The Library of Congress Packard Campus National Audio-Visual Conservation Center, Photo by Shawn Miller.
The Library of Congress Packard Campus National Audio-Visual Conservation Center. Photo by Shawn Miller.

I’m often asked what sound recordings are most at risk of being lost before we are able to preserve them. The fact is, the two-headed monster of physical degradation and technological obsolescence can make virtually any recording a challenge to preserve. But there are two analog formats, lacquer discs (also called “acetates” or “instantaneous discs”) and magnetic tape (in a multitude of sizes and formats) that standout as particularly vulnerable and challenging to archivists. This is especially true given their long and widespread use for both commercial and non-commercial audio recording. What is more, with very few exceptions our entire recorded radio legacy, spanning from the early 1930s into the 1990s, was recorded on one of these fragile mediums. Consider also that from 1940-1945 the World War II aluminum embargo resulted in the adoption by radio stations of glass-based lacquer discs, perhaps the most fragile audio medium of all.

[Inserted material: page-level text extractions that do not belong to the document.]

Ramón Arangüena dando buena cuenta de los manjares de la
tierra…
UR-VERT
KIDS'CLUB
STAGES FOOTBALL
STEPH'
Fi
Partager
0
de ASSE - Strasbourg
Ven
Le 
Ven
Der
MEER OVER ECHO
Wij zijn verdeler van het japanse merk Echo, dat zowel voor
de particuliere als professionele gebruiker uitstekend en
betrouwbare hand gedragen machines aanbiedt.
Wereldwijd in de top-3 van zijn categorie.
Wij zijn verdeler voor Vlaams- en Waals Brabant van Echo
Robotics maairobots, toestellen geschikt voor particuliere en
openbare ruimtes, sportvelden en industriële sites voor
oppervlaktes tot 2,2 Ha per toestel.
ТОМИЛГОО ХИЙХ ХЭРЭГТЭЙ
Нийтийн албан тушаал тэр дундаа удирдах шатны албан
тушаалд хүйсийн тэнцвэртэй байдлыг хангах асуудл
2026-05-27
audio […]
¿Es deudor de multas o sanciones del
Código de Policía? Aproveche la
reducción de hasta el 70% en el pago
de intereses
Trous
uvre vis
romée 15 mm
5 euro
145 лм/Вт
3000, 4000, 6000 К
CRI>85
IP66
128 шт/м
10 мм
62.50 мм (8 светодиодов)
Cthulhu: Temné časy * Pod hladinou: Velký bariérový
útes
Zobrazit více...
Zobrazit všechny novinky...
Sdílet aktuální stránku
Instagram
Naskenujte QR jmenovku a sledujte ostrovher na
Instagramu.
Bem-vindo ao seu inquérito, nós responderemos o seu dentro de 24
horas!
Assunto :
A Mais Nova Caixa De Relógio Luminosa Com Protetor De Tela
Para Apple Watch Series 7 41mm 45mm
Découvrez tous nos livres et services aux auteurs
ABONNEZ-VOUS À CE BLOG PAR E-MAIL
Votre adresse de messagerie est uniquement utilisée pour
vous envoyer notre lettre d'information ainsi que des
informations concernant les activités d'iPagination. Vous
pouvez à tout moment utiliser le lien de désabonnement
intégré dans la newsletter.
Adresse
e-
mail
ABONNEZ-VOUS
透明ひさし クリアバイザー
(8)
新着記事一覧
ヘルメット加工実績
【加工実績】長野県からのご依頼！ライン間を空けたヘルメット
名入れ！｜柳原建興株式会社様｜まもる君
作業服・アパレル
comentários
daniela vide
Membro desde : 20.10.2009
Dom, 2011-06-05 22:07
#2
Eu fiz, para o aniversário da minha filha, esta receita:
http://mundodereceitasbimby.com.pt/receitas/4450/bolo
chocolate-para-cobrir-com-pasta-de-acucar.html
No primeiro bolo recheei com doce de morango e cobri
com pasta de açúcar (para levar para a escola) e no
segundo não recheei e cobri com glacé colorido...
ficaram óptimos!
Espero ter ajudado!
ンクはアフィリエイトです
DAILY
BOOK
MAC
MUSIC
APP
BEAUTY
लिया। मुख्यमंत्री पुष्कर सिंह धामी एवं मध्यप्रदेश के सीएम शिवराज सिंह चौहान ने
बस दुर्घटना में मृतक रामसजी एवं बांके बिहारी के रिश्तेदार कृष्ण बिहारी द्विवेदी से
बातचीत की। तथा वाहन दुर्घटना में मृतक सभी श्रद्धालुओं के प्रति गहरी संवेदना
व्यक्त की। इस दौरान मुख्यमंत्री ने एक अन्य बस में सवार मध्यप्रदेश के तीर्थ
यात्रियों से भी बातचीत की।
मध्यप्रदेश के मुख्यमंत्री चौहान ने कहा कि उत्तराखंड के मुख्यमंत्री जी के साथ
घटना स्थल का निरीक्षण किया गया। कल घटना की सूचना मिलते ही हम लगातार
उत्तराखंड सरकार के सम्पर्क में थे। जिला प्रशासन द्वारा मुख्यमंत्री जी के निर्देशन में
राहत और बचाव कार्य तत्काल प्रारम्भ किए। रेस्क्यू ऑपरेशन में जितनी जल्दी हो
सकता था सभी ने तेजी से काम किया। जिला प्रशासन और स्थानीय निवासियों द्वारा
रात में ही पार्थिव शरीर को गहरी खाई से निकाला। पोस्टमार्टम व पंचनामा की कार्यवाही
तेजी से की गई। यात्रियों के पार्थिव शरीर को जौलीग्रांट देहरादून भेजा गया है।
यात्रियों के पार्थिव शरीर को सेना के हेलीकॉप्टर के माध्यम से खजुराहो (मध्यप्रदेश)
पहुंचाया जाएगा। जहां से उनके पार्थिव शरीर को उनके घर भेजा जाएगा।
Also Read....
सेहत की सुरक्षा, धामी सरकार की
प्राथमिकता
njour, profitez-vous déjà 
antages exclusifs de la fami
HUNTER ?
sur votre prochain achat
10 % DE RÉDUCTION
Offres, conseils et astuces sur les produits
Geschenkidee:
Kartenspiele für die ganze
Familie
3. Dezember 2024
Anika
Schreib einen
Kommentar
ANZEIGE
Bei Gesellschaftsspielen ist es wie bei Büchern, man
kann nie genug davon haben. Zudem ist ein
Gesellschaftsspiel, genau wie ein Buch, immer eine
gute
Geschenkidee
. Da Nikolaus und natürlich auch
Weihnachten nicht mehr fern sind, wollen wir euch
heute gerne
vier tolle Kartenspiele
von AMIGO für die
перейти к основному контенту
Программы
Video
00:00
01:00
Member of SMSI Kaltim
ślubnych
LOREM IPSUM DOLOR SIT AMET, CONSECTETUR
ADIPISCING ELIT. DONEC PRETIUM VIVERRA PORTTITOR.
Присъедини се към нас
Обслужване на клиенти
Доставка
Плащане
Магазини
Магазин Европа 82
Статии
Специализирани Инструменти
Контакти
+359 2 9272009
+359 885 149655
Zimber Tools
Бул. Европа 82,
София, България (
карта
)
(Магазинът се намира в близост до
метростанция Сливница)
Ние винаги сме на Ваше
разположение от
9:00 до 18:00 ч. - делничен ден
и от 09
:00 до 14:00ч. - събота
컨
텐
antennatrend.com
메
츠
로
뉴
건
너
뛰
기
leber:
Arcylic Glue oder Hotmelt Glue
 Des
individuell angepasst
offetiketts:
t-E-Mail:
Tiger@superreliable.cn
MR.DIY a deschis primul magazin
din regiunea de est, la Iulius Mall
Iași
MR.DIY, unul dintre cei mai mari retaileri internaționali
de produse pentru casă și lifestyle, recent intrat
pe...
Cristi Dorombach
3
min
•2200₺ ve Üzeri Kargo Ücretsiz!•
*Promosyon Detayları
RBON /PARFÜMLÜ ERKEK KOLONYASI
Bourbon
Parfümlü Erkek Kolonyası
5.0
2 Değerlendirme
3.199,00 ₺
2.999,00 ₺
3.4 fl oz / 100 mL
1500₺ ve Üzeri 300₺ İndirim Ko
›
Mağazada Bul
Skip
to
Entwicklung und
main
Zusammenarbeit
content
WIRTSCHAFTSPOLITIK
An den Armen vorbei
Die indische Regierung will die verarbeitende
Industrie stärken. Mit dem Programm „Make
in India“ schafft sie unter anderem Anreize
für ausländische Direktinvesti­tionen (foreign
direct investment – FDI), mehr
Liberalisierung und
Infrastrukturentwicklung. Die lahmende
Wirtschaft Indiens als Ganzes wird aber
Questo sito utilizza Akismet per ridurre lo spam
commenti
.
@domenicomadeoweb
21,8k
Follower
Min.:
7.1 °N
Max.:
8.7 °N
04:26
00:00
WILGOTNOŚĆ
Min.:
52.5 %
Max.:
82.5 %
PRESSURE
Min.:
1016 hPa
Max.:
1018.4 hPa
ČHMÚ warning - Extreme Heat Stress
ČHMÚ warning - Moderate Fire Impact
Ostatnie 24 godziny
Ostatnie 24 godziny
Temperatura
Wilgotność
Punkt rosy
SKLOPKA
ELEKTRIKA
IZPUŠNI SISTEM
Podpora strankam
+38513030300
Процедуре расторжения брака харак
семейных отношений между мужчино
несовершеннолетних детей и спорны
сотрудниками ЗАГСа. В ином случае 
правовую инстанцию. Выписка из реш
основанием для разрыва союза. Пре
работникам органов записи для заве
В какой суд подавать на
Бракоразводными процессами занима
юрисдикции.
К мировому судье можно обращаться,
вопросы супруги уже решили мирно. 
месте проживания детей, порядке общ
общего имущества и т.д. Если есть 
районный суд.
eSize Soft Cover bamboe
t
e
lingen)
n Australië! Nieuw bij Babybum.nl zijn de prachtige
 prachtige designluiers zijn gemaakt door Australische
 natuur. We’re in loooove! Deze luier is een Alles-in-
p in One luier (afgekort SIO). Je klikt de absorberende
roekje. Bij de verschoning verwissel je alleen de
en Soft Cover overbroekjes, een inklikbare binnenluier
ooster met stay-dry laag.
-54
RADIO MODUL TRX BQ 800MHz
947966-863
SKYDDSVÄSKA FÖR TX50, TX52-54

This week, the Radio Preservation Task Force of the Library of Congress National Recording Preservation Board convenes a two day conference, “Saving America’s Radio Heritage: Radio Preservation, Access and Education.” The conference will feature scholars, media professionals and audiovisual archivists discussing the cultural and historical significance of radio, the challenges to preserving and providing increased public access and awareness, and the strategies we’ll need to meet all these challenges.

The United States Congress mandated the preservation of broadcast recordings 40 years ago in the 1976 revision of the copyright law, which included the instruction to the Library of Congress to create the American Television and Radio Archives (ATRA) to “preserve a permanent record of the television and radio programs, which are the heritage of the people of the United States.” Since then, under the aegis of ATRA, the Library has acquired, cataloged and preserved tens of thousands of radio broadcasts. Major collections at the Library include the NBC Radio Collection, WOR (Mutual) Collection, Office of War Information (OWI), Voice of America (VOA), the vast Armed Forces Radio and Television Collection (AFRTS) and the National Public Radio Collection.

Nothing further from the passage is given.